Die materielle Form der Kunstwerke

Es gibt nur wenige Kunstgegenstände, die irgendwo isoliert in einem Museum stehen und sich mit einem Titel bezeichnen lassen. Viele Gegenstände bestehen aus mehreren Teilen, die aus verschiedenen Materialen bestehen. Es besteht nicht einmal der Zwang, daß diese verschiedenen Elemente physisch miteinander verbunden sein müssen. Ein Beispiel wäre hier ein Altar. Für die einzelnen Teile des Altars müssen unterschiedliche Materialangaben möglich sein. So werden im Ciborium Textilien verwendet. Der Altar besteht aus Holz, vielleicht sind aber auch Edelmetalle eingearbeitet worden. Es muß auch zwischen Trägermaterial und Deckmaterial unterschieden werden. Die Tafeln des Altars können mit unterschiedlichen Farben bemalt worden seien oder mit Blattgold belegt sein.

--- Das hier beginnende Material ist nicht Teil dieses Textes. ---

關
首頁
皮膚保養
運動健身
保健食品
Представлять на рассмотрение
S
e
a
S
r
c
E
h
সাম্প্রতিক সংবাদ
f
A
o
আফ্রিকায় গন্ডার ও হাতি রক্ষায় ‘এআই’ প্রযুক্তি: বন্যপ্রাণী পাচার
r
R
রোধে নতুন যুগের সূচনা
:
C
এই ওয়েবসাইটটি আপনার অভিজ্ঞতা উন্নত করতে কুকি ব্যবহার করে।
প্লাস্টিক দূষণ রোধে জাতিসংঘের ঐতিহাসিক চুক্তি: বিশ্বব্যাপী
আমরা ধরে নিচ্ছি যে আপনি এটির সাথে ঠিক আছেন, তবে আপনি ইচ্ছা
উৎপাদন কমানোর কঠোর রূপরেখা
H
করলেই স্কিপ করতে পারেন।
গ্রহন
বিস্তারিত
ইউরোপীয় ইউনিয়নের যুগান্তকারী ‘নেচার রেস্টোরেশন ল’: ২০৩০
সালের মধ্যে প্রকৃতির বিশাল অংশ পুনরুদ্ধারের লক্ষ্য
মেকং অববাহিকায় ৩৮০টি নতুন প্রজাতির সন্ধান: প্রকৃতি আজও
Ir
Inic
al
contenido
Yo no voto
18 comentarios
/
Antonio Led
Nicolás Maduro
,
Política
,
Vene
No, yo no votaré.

Für eine korrekte ikonographische Beschreibung müssen die möglichen Klappungen berücksichtigt werden. Abgesehen davon, daß jede Tafel ein eigenes ikonographisches Thema haben kann, können auch durch verschiedene Klappungen unterschiedliche Dinge thematisiert werden. Noch dazu hat der Altar mindestens zwei Seiten, was die Beschreibung in einer Datenbank, in der kein Freitext sondern strukturierte Informationen erfaßt werden sollen, nicht gerade vereinfacht.

Ebenso muß es im Bereich des Möglichen liegen, jedem einzelnen Element eine eigene Datierung oder einen anderen Urheber zuzuordnen. Nicht selten wurden Kunstgegenstände in späteren Zeiten korrigiert, erweitert oder auch nur nach persönlichem Geschmack "restauriert". Ein Altar sollte in der Datenbank auch als ein Gegenstand aufgeführt werden, wenn sich z.B. ein Flügel in Köln, ein weiterer in Malibu und der Mittelteil in Nürnberg befinden. Unabhängig vom Aufbewahrungsort der Elemente handelt es sich hierbei für den Kunsthistoriker doch um einen Altar.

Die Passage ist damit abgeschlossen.